From my limited personal experience of 4 DC in state eduction and their friends over the years, it is usually the well behaved/non violent ND kids who suffer the worst. Their need is high, but they get ignored due to good behaviour, and then often their trauma builds up and it all comes crashing down on them and you are left with a barely functioning child with severe mental health issues.

Agree with this. It's such a struggle for parents with a ND child whose behaviour is good. They - generally speaking - really lose out.

Children who are persistently violent and disruptive need to not be in mainstream schools. It doesn't benefit the other children at all and it doesn't even really benefit them if they're getting away with behaviour as children that as adults will see them in prison. It's not setting them up for a good life.

Ginnyweasleyswand · 14/02/2026 14:03

Sometimeswinning · 14/02/2026 13:59

Then what? What happens to all these children?Society forgets them. Parents can’t work? Money taken from schools to provide 1:1 education at home?

I know your argument will be what about the children who comply? Who are kind? There is a reason these children have all these qualities. Good home environments. Academically able to understand a lesson.

The only answer is more staff in school. Different types of classroom set ups. A complete overhaul of the education system. Surely this is preferable to a child being left behind?

I personally think there need to be special schools, as there used to be.

It's impossible in a mainstream setting to fully address persistent negative behaviours in a meaningful way.

Obviously there will need to be a lot more funding for this. Honestly I'd be all for stopping foreign aid in order to plug this gap, because children are being failed. Charity (or in this case an adequate education system that meets all needs) should begin at home.

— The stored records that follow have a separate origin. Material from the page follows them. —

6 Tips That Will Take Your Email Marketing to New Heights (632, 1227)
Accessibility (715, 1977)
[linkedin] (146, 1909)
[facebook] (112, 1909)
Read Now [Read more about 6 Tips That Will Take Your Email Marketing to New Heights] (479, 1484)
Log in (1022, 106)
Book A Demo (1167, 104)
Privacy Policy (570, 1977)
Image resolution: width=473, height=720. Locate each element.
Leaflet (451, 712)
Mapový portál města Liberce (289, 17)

StandFirm · 14/02/2026 14:08

Bekcee7 · 14/02/2026 13:19

I mean, they do, so…

And we don't need to perpetuate this. Or condone it.

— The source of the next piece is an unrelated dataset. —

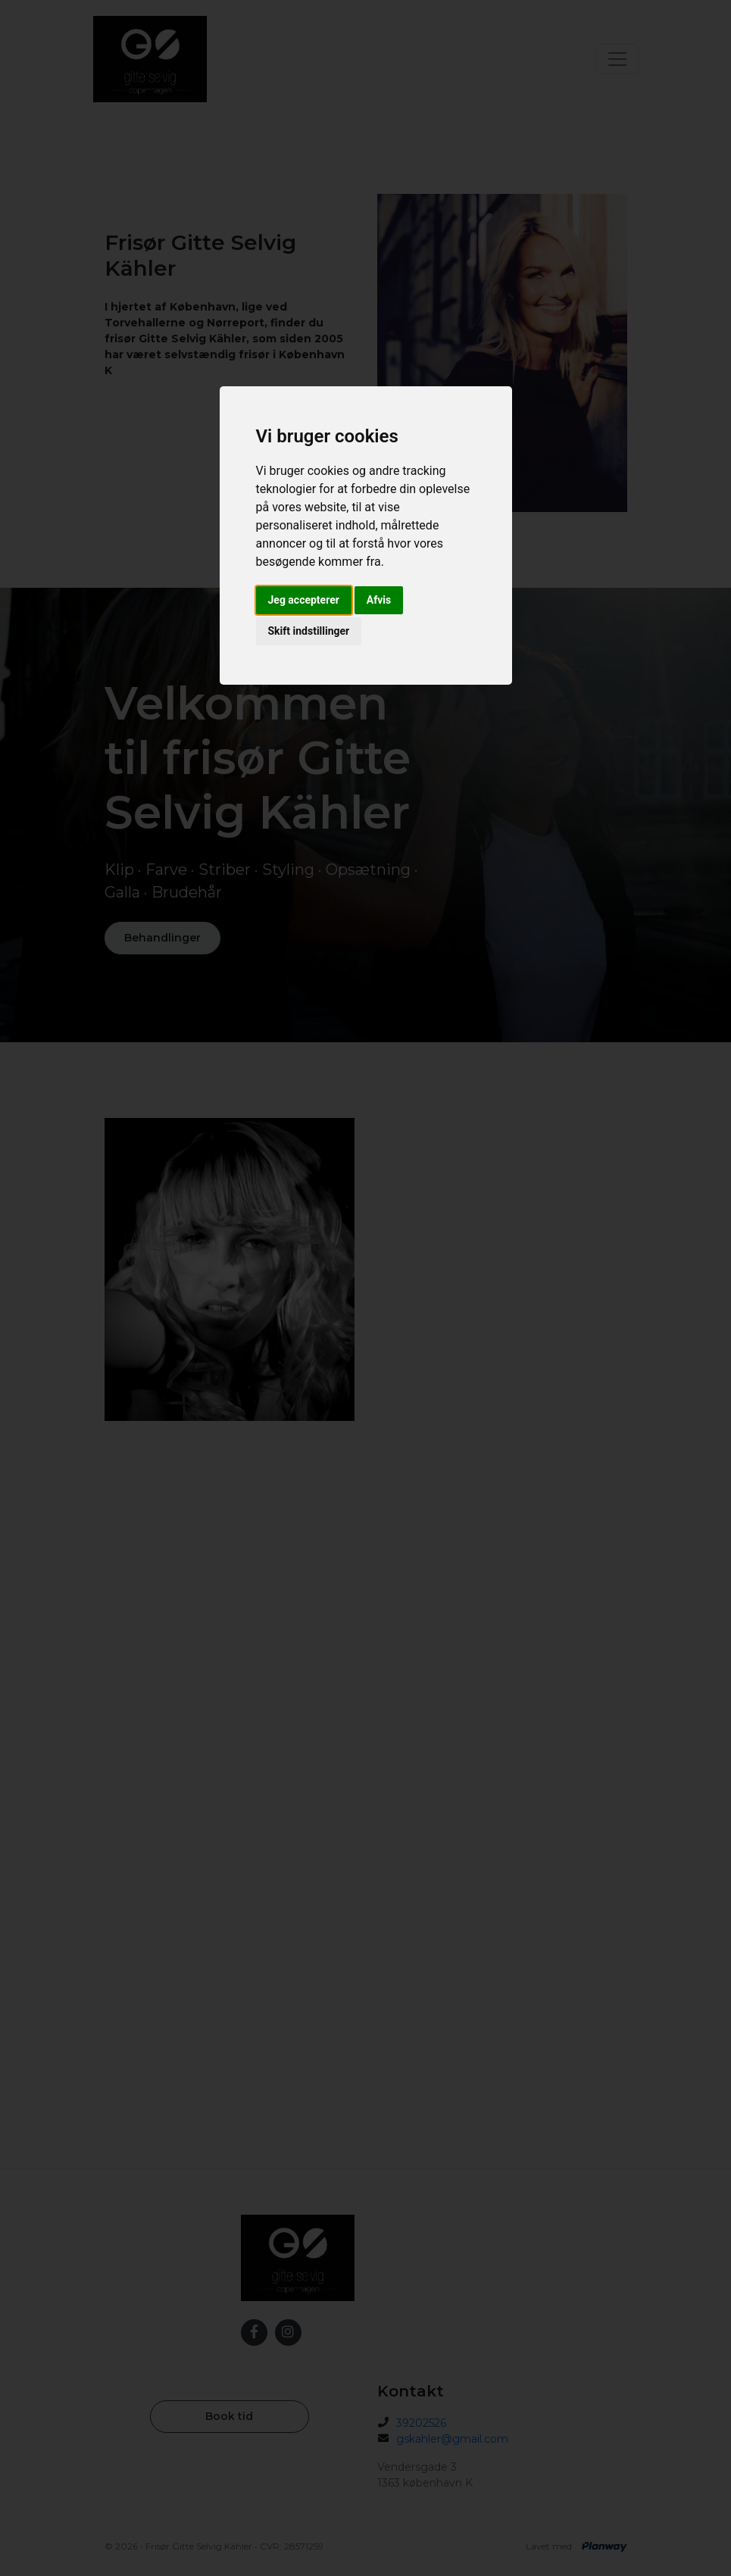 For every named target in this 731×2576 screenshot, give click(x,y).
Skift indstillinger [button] (309, 631)
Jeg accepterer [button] (303, 600)
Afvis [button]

EvangelineTheNightStar · 14/02/2026 14:09

Moonnstarz · 14/02/2026 13:28

But the instigator is the child continuing to pester this boy. I think both children have poor communication skills and all could be easily resolved if they stay apart - and it's the girl who isn't doing this.

How have you decided this girl is the “instigator”?….:
are you another poster who has the view “ oh the poor boy…. So awful for him!! He’s only 7!! Of course his being violent and aggressive is not his fault!!”
but yet the 7 yo girl who is being assaulted is to blame for being assaulted?? “She’s brought it on herself/look what she made him do poor boy!!”

x2boys · 14/02/2026 14:10

Ginnyweasleyswand · 14/02/2026 14:03

I personally think there need to be special schools, as there used to be.

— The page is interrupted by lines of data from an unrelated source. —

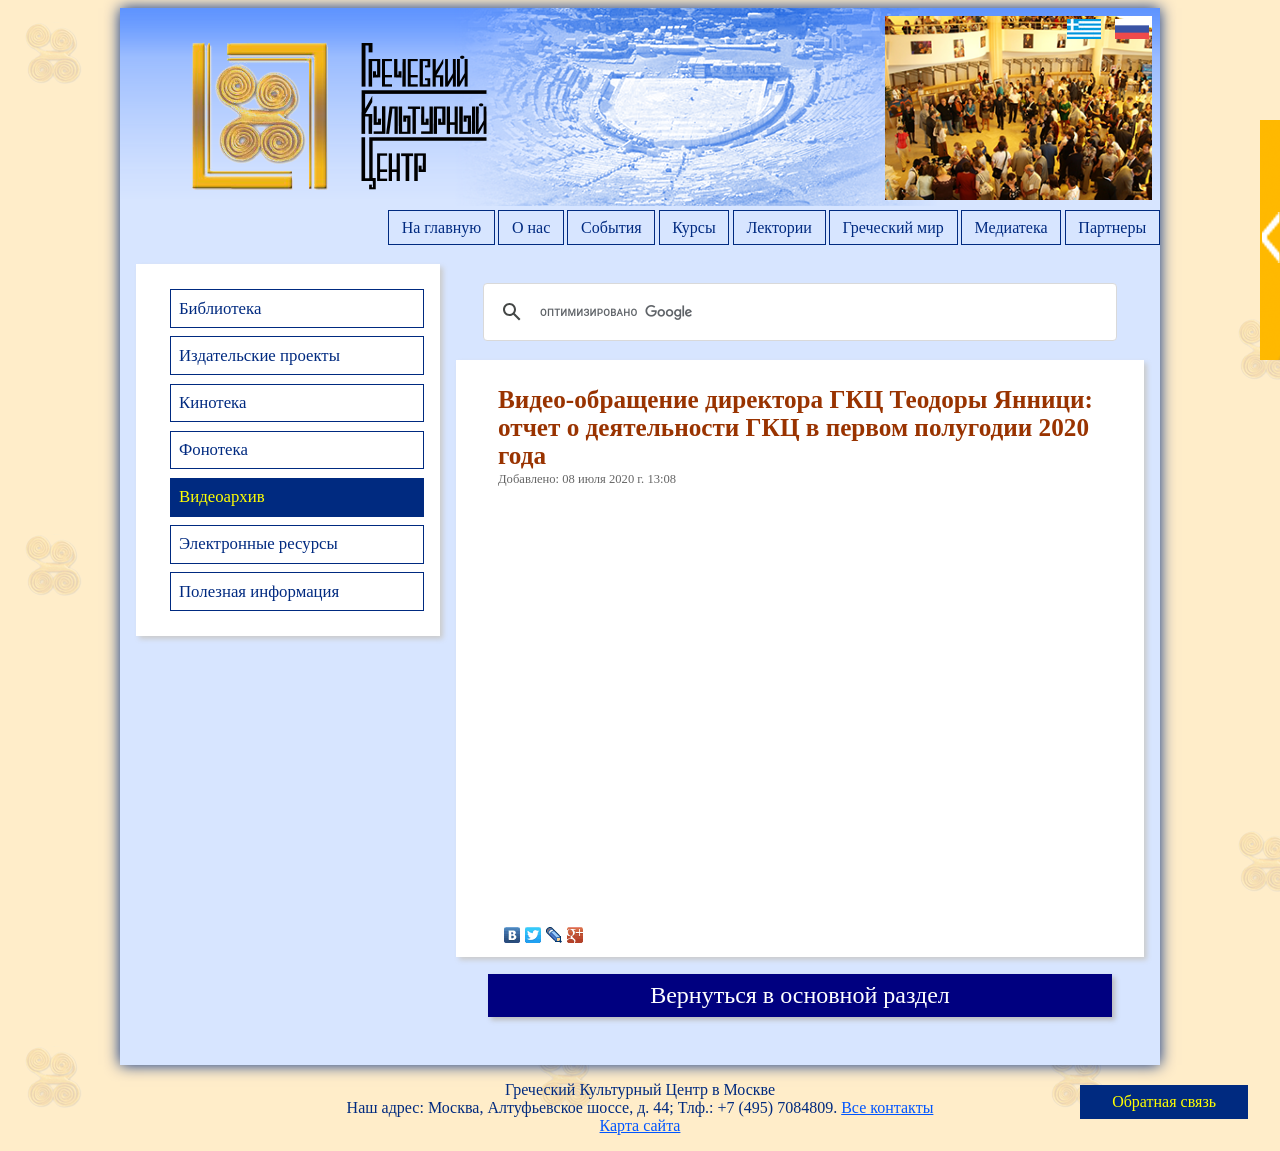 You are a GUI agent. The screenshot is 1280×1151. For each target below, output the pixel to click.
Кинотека (212, 402)
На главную (442, 227)
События (611, 227)
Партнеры (1112, 227)
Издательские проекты (259, 355)
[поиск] (797, 312)
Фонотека (213, 449)
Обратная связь (1164, 1101)
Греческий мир (893, 227)
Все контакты (887, 1107)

It's impossible in a mainstream setting to fully address persistent negative behaviours in a meaningful way.

Obviously there will need to be a lot more funding for this. Honestly I'd be all for stopping foreign aid in order to plug this gap, because children are being failed. Charity (or in this case an adequate education system that meets all needs) should begin at home.

We do have special schools ,we even have different types of special schools but its very area dependent what's available and it takes a while to build up evidence that a child's needs cant be met in mainstream
Thats just a fact, but in the meantime there need ,s all children need to safe guarded at school and schools csnt just dismss concerns because a child may have SEN.

Hhhwgroadk · 14/02/2026 14:13

ImplodingLoading · 13/02/2026 22:33

Spoke to the head who said "I have explained to x name (my child), that she should stay away from boys she knows can be prone to angry outbursts, and if she approaches them, we will see that as her provoking them"
So, in other words you're teaching my daughter to walk on eggshells around males, in case she provokes them to attack her?" Surely I'm not being ridiculous here to be absolutely livid?!

If the Head won't act contact the Police. As you say she is being Assaulted, which is a serious crime. She is NOT responsible for the criminals' behaviour. If the Police are reluctant to act push the matter forward with them so that they do take it seriously.